Root ZX-Assisted Root Canals

Dr. Greyf and his team are proud to provide quick and painless root canals with the help of a Root ZX Apex Locator. Whereas typical root canals can be a painstaking, meticulous process, taking up to three visits, the Root ZX Apex Locator allows the doctor to quickly determine the length of a tooth's root, without needing to take multiple X-rays, ensuring an easier, safer, and faster procedure that can be accomplished in one short visit. 

Dental Health and Root Canals

In the past, if you had a tooth with a diseased nerve, you would probably lose that tooth. Today, root canals are a relatively simple procedure that can save your tooth and your smile!

What is the purpose of a root canal?

A tooth's nerve is not vitally important to a tooth's health and function after the tooth has emerged through the gums. Its only function is sensory – to provide the sensation of hot or cold. The presence or absence of a nerve will not affect the day-to-day functioning of the tooth.

When a tooth is cracked or has a deep cavity, bacteria can enter the pulp tissue and germs can cause an infection inside the tooth. If left untreated, an abscess may form. If the infected tissue is not removed, pain and swelling can result. Not only can this injure your jawbones, but it is detrimental to your overall health. Without the proper treatment, your tooth may have to be removed.
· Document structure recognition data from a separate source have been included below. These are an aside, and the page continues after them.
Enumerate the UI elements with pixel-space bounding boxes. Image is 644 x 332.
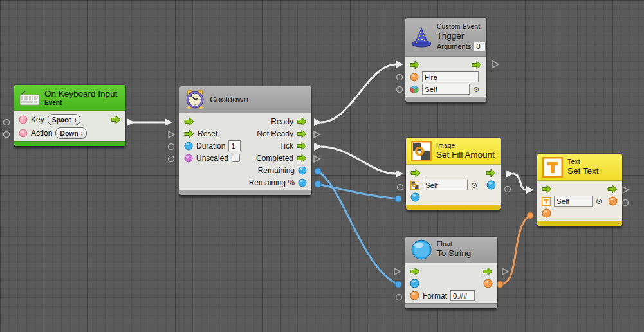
float-output-port-icon[interactable] (298, 166, 307, 175)
port-stub-cooldown-unscaled[interactable] (169, 156, 174, 162)
action-dropdown[interactable]: Down▴▾ (55, 127, 87, 139)
flow-output-port-icon[interactable] (297, 117, 307, 126)
node-title: Set Text (567, 166, 599, 176)
node-text-set-text[interactable]: Text Set Text ⊙ (537, 154, 622, 226)
port-stub-tostring-exit[interactable] (502, 268, 508, 275)
node-on-keyboard-input[interactable]: On Keyboard Input Event Key Space▴▾ Acti… (14, 85, 125, 146)
object-picker-icon[interactable]: ⊙ (473, 86, 479, 93)
node-kind: Text (567, 158, 599, 166)
node-footer (405, 97, 486, 102)
alarm-clock-icon (185, 89, 205, 110)
duration-input[interactable] (228, 140, 241, 151)
flow-input-port-icon[interactable] (410, 267, 420, 276)
arguments-input[interactable] (474, 42, 486, 51)
node-kind: Custom Event (437, 23, 486, 31)
target-input[interactable] (554, 196, 593, 207)
node-footer (537, 221, 622, 226)
string-output-port-icon[interactable] (608, 196, 618, 206)
flow-input-port-icon[interactable] (410, 60, 420, 69)
flow-input-port-icon[interactable] (184, 117, 194, 126)
float-output-port-icon[interactable] (298, 178, 307, 187)
format-input[interactable] (450, 290, 475, 301)
event-name-input[interactable] (422, 71, 479, 82)
port-stub-cooldown-notready[interactable] (314, 131, 320, 138)
port-stub-cooldown-reset[interactable] (169, 131, 174, 138)
port-stub-setfill-target[interactable] (398, 185, 403, 190)
image-port-icon[interactable] (410, 181, 419, 190)
node-title: Trigger (437, 31, 486, 41)
wire-tick-to-setfill[interactable] (321, 147, 396, 174)
format-label: Format (423, 291, 447, 300)
float-type-icon (410, 239, 432, 261)
node-title: Cooldown (210, 95, 248, 105)
node-kind: Image (436, 142, 495, 150)
wire-remainingpct-to-setfill[interactable] (318, 184, 398, 199)
flow-output-port-icon[interactable] (297, 154, 307, 163)
flow-output-port-icon[interactable] (297, 142, 307, 151)
wizard-hat-icon (410, 27, 432, 48)
float-input-port-icon[interactable] (410, 192, 420, 202)
port-stub-tostring-enter[interactable] (394, 268, 400, 275)
string-port-icon[interactable] (410, 73, 419, 82)
port-stub-tostring-format[interactable] (396, 295, 402, 300)
float-port-icon[interactable] (184, 142, 193, 151)
port-label-completed: Completed (256, 154, 293, 163)
object-picker-icon[interactable]: ⊙ (596, 198, 602, 205)
flow-input-port-icon[interactable] (184, 129, 194, 138)
port-stub-settext-out[interactable] (623, 200, 629, 206)
gameobject-cube-icon[interactable] (410, 85, 419, 94)
unscaled-checkbox[interactable] (232, 154, 240, 162)
flow-output-port-icon[interactable] (486, 169, 496, 178)
graph-canvas[interactable]: { "colors": { "canvas_bg": "#5a5a5a", "e… (0, 0, 644, 332)
port-label-key: Key (31, 115, 44, 124)
port-stub-trigger-target[interactable] (397, 87, 403, 93)
flow-output-port-icon[interactable] (607, 185, 618, 194)
target-input[interactable] (423, 180, 468, 190)
port-stub-trigger-name[interactable] (397, 75, 403, 80)
port-stub-keyboard-key[interactable] (4, 120, 10, 125)
target-input[interactable] (422, 84, 470, 95)
node-title: To String (437, 248, 471, 259)
node-footer (405, 303, 497, 308)
string-output-port-icon[interactable] (483, 279, 493, 288)
port-stub-cooldown-duration[interactable] (169, 144, 174, 150)
port-label-remaining: Remaining (258, 166, 295, 175)
port-label-tick: Tick (279, 142, 293, 151)
flow-input-port-icon[interactable] (542, 185, 552, 194)
node-image-set-fill-amount[interactable]: Image Set Fill Amount ⊙ (406, 138, 501, 210)
port-stub-trigger-exit[interactable] (493, 61, 499, 68)
node-footer (406, 205, 501, 210)
node-footer (179, 190, 311, 195)
node-footer (14, 141, 125, 146)
float-output-port-icon[interactable] (486, 180, 496, 190)
wire-remaining-to-tostring[interactable] (318, 171, 398, 284)
string-input-port-icon[interactable] (410, 291, 419, 300)
node-float-to-string[interactable]: Float To String Format (405, 237, 497, 308)
string-wire-endpoints[interactable] (497, 212, 533, 288)
flow-input-port-icon[interactable] (410, 169, 421, 178)
float-input-port-icon[interactable] (410, 279, 419, 288)
flow-output-port-icon[interactable] (472, 60, 482, 69)
text-port-icon[interactable] (542, 197, 551, 206)
port-stub-cooldown-completed[interactable] (314, 156, 320, 162)
bool-port-icon[interactable] (184, 154, 193, 163)
string-input-port-icon[interactable] (542, 208, 551, 218)
flow-output-port-icon[interactable] (297, 129, 307, 138)
flow-output-port-icon[interactable] (111, 115, 121, 124)
port-label-remaining-pct: Remaining % (249, 178, 295, 187)
node-custom-event-trigger[interactable]: Custom Event Trigger Arguments (405, 18, 486, 102)
wire-ready-to-trigger[interactable] (321, 64, 396, 122)
node-cooldown[interactable]: Cooldown Ready Reset Not Ready (179, 86, 311, 195)
port-stub-keyboard-action[interactable] (4, 132, 10, 138)
enum-port-icon[interactable] (19, 129, 28, 138)
port-label-reset: Reset (198, 129, 217, 138)
flow-output-port-icon[interactable] (483, 267, 493, 276)
enum-port-icon[interactable] (19, 115, 28, 124)
node-subtitle: Event (44, 99, 117, 107)
object-picker-icon[interactable]: ⊙ (471, 181, 477, 189)
wire-setfill-to-settext[interactable] (513, 174, 526, 190)
node-kind: Float (437, 241, 471, 248)
key-dropdown[interactable]: Space▴▾ (48, 114, 80, 125)
port-stub-settext-exit[interactable] (623, 187, 629, 193)
port-stub-setfill-out[interactable] (505, 187, 511, 192)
What are the signs that a root canal is needed?

Teeth that require root canal therapy are not always painful. However, signs you may need a root canal include severe toothache, pain upon chewing or application of pressure, prolonged sensitivity or pain in response to hot and cold temperatures, a dark discoloration of the tooth, and swelling and tenderness in the nearby gums. If you experience any of these symptoms, contact your doctor.

What happens during a root canal?

During treatment, the dentist removes the affected tissue. Next, the interior of the tooth will be cleaned and sealed. Finally, the tooth is filled with a dental composite. A second visit will be scheduled to place a crown in order to strengthen and protect the tooth from breakage. As long as you continue to care for your teeth and gums with regular brushing, flossing, and checkups, your restored tooth can last a lifetime.